Right on cue, Young grabbed the spotlight against New York, batting .353 with two homers and six RBIs to steal the thunder from his more illustrious team mates, Triple Crown winner Miguel Cabrera and prize off-season signing Prince Fielder.

“He got hot again this year at the right time for us and he stepped it up under the big lights,” Tigers manager Jim Leyland told reporters. “Not that they are not bright all year but they are a little brighter this time of year.”

Cabrera, the first player in 45 years to claim the Triple Crown by leading the AL in home runs (44), RBI (139) and batting average (.330), and Fielder, with 30 homers and 108 runs batted in, dominated during the regular season but have been slow to find their groove in the playoffs.

Young’s 18 homers and 74 RBI may pale alongside Cabrera and Fielder but his value at the plate is underlined by Leyland’s decision to play his designated hitter in left field at National League ballparks simply because his bat is too hot to leave on the bench.

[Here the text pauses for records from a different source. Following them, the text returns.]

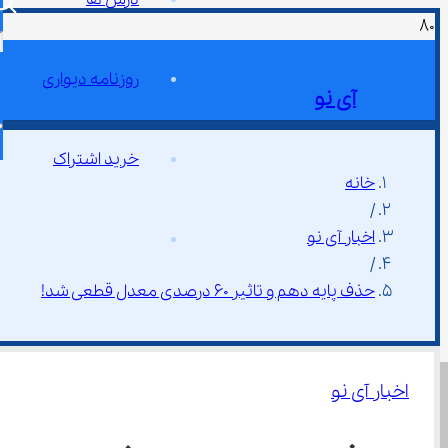
روزنامه دیواری
آی نو
خرید اشتراک
خانه
/
اخبار آی نو
/
حذف پایه دهم و تاثیر ۶۰ درصدی معدل قطعی شد!
اخبار آی نو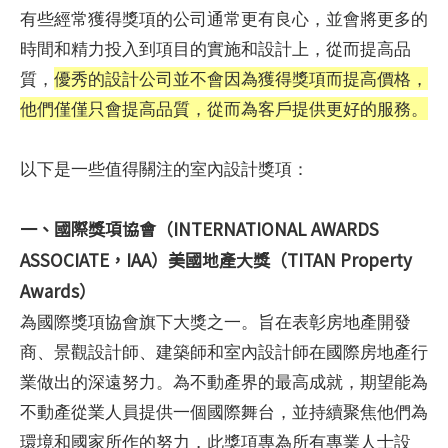
有些經常獲得獎項的公司通常更有良心，並會將更多的
時間和精力投入到項目的實施和設計上，從而提高品
質，
優秀的設計公司並不會因為獲得獎項而提高價格，
他們僅僅只會提高品質，從而為客戶提供更好的服務。
以下是一些值得關注的室內設計獎項：
一、國際獎項協會（INTERNATIONAL AWARDS
ASSOCIATE，IAA）美國地產大獎（TITAN Property
Awards）
為國際獎項協會旗下大獎之一。旨在表彰房地產開發
商、景觀設計師、建築師和室內設計師在國際房地產行
業做出的深遠努力。為不動產界的最高成就，期望能為
不動產從業人員提供一個國際舞台，並持續聚焦他們為
環境和國家所作的努力，此獎項專為所有專業人士設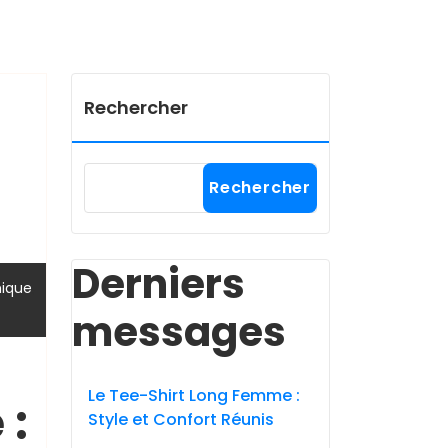
Rechercher
Rechercher
Derniers
,
ique
messages
Le Tee-Shirt Long Femme :
 :
Style et Confort Réunis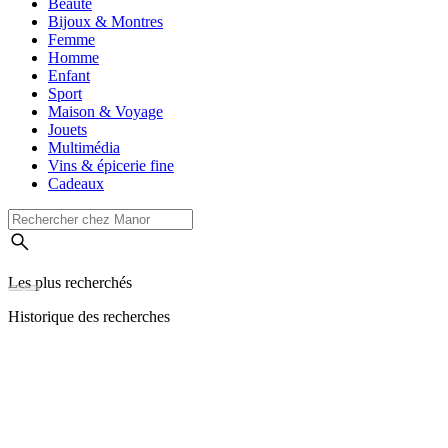
Beauté
Bijoux & Montres
Femme
Homme
Enfant
Sport
Maison & Voyage
Jouets
Multimédia
Vins & épicerie fine
Cadeaux
Les plus recherchés
Historique des recherches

“As a child growing up, your dream’s always winning the [decisive] Game Seven in the World Series, walk-off hit,” said Young. “So it’s fun knowing you get to go there.

Young’s dream is coming closer reality, although it will be against either the defending champion St. Louis Cardinals or San Francisco Giants when the Fall Classic begins on Wednesday.

A World Series ring would offer a bright finish to a season that got off to an ugly start for the 27-year-old outfielder, who was suspended for seven days by Major League Baseball after his arrest in New York City in April for allegedly yelling anti-Semitic remarks during a scuffle with tourists.

Young was charged with a hate crime and later apologised for the incident, which is scheduled to go to court in November.

“Delmon kind of beats to his own drum,” explained Leyland. “We have a very good relationship but I kind of stay out of his way because he knows much more about hitting than I do and he knows what pitchers are trying to do to him.

“He knows guys that he can hit and he knows guys he can’t hit and he’s up front about it. He has a real good plan about how to go about it.”